Magnus Alsleben was the first to describe this entity in 1903, the product of 5 cases found incidentally in necropsies(5). Various authors consider this entity to be a hamartoma while others consider it a variant of a heterotopic pancreas(1,2). In some cases it coexists with heterotopic pancreas and in other cases it shows communication between the gastric lumen and the epithelial component of the lesion(1).

In 1909, Heinrich described 3 histological subtypes of heterotopic pancreas, considering the third type as “adenomyoma”, while Matsushita described his echoendoscopic findings and related them to Heinrich's description as follows(1):

Type 1: Exocrine and Endocrine Pancreas (Heterotopic Pancreas); Echo endoscopy shows indistinct margins, heterogeneous appearance and location between the third and fourth layers.
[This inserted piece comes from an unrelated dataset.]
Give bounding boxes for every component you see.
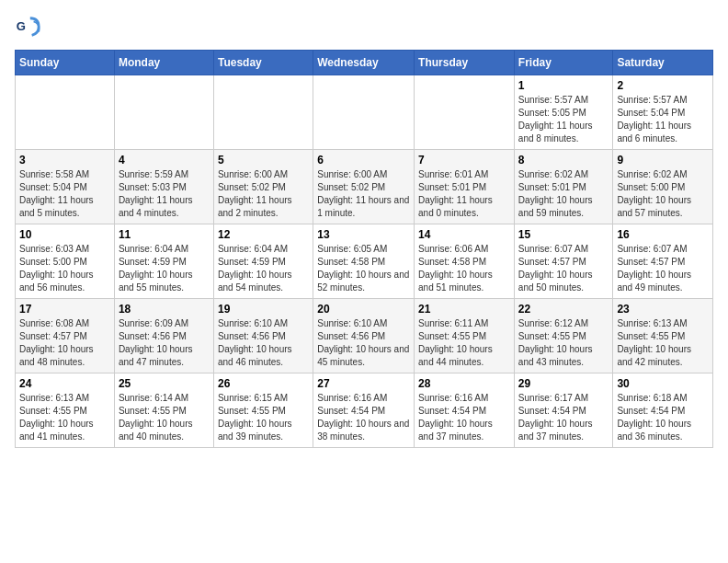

Type 2: Exocrine Pancreas without islets (Heterotopic Pancreas); echo endoscopy shows similar to type 1 but localization only in the third layer.

Type 3: Only ducts (adenomyoma); Echo endoscopy shows a small anechoic nucleus with thickening of the fourth layer.

The ages of presentation are variable, with the youngest patient being a 1-week-old neonate and the oldest being an 81-year-old person(2); To date, 52 cases have been described in the literature up to 2017(1,4) with the most frequent age of presentation being between the fourth and sixth decade of life(1,4) with no gender predilection(1). Associated conditions may include annular pancreas, Gardner syndrome with duodenal adenomas, and gastric duplication(1).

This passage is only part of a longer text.